I had mixed emotions about the team's move. On the one hand, Montreal had repeatedly failed to show any capacity to support the team. On the other, having grown in up Kansas City, I know the bitterness that comes when the team that you love is stolen away. We moved to Kansas City in the early 1970s, after the Athletics had moved from Kansas City to Oakland, but there was still a deep and abiding loathing of Charlie O. Finley for moving the team, especially since they had sucked every year they were in Kansas City but suddenly became good after moving to Oakland. This led to a strong rivalry between the Royals and Athletics in the mid-1970s as the Royals went from expansion team to contender. That feeling of rivalry wasn't really displaced until the playoff battles against the New York Yankees in the late 1970s. It was only then that the Yankees became the most hated rival team in Kansas City, rather than the Oakland Athletics.

Still, in the end, this is probably better for the Nationals franchise and for the team's players. The long goodbye to Montreal is over, and the twice-jilted nation's capital once again has major league baseball.

3.01.2005

In Like a Lion

Quick update: Logic prevailed and the oddly-numbered machines were renumbered when we got to work last night. Fancy that!

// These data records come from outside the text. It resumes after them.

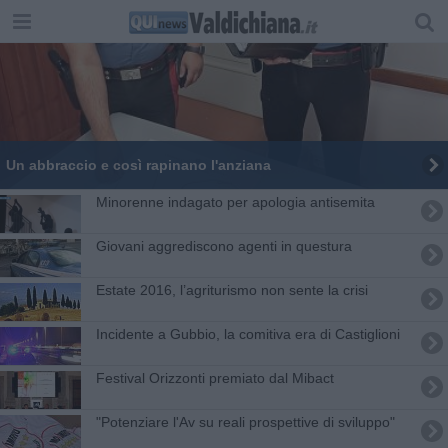
Un abbraccio e così rapinano l'anziana
Minorenne indagato per apologia antisemita
Giovani aggrediscono agenti in questura
Estate 2016, l’agriturismo non sente la crisi
Incidente a Gubbio, la comitiva era di Castiglioni
Festival Orizzonti premiato dal Mibact
"Potenziare l'Av su reali prospettive di sviluppo"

February's gone. It goes by fast. Blink and you miss it, as months go. It's not interminable like August or one of the other 31-day months during hurricane season. Up North, February is cold and snowy and bleak, the time of year when people wonder if the blizzards will ever end or whether the current interglacial period has come to an end and a new ice age has begun. In Florida, of course, that's not the case; our winter weather is always comparatively mild, even during the worst cold snaps.

I'm sure that the people in the frozen northlands are happy to look at a new page on the calendar, one perhaps showing a crocus forcing a flower bud up through the snow. Spring's not far away now. Really. The interglacial will continue. Hopefully. Or else you'll all be moving to Florida (ice-sheet free for over 100,000 years).